The Vietnamese government is helping out non-state investors to invest in the power sector amid rising consumption for economic growth, Prime Minister Nguyen Xuan Phuc said on February 14.
The Ministry of Industry and Trade, the Commission for the Management of State Capital at Enterprises (CMSC), and Electricity of Vietnam (EVN) need to continue mobilizing capital for power projects, mostly prompting private investment, the PM said at the inauguration ceremony of the 600-MW Thai Binh 1 Thermal Power project.
Phuc’s statement indicates that Vietnam is in need of capital for the power sector which requires roughly US$10 billion annually through 2030.
Private capital has become an indispensable option for Vietnam in the context of public debts reaching the ceiling and double-digit growth in energy demand. As a result, the country needs to call for flows of domestic and cross-border private capital into the energy sector, the World Bank said in a report released last month.
Coal-fired power and concerns
Thai Binh 1 Coal-fired Power Plant, located in the northern province of Thai Binh, is put into operations in the context that Vietnam is intensifying the generation of thermal energy to feed its fast growth.
With an investment of US$1.27 billion from the Japanese official development assistance (ODA), the plant is designed to generate between 3.6 and 3.9 billion kWh/year.
With this plant, the number of coal-fired power plants hits 29 with total capacity of 18,600 MW, making up 38% of the country’s total capacity.

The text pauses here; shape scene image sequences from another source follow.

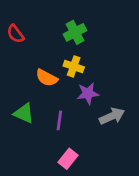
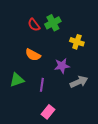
red semicircle: (15, 34) -> (34, 25), moved
yellow cross: (74, 66) -> (77, 42), moved
green triangle: (24, 113) -> (17, 80), turned -42

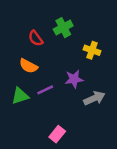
red semicircle: (34, 25) -> (36, 38), moved
orange semicircle: (33, 55) -> (28, 66), moved
purple line: (42, 85) -> (45, 90), moved, turned 56

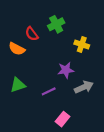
orange semicircle: (28, 66) -> (17, 49), moved
purple line: (45, 90) -> (49, 91), moved
pink rectangle: (57, 134) -> (63, 119), moved

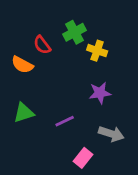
yellow cross: (82, 45) -> (97, 51), moved
purple star: (66, 70) -> (100, 93), moved
gray arrow: (84, 87) -> (111, 134), moved, turned 42

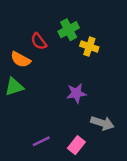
purple star: (100, 93) -> (76, 93), moved
green triangle: (24, 113) -> (14, 87), moved
purple line: (65, 121) -> (41, 141), moved

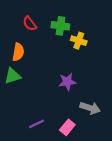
green cross: (69, 30) -> (60, 26), turned 36
red semicircle: (39, 41) -> (30, 24), moved
orange semicircle: (21, 60) -> (18, 52), turned -108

At present, Vietnam’s total power capacity reaches 48,000 MW, ranking second in Southeast Asia and 31st in the world. The country’s consumption increases on average 10%-11% annually.
To ensure enough electricity for the economic growth, Vietnam has focused on hydropower and thermal power while trying to tap potential of renewables like solar and wind. However, the ratio of coal-fired power has risen over the past years. The ratio might hit 53% by 2030.
Foreign experts, including the World Bank Country Director for Vietnam Ousmane Dione and Ambassador – Head of Delegation of the European Union to Vietnam Bruno Angelet, have warned the country of long-term impacts on the environment from coal fuelled power plants, noting that Vietnam should not barter sustainable environment for temporary economic benefits.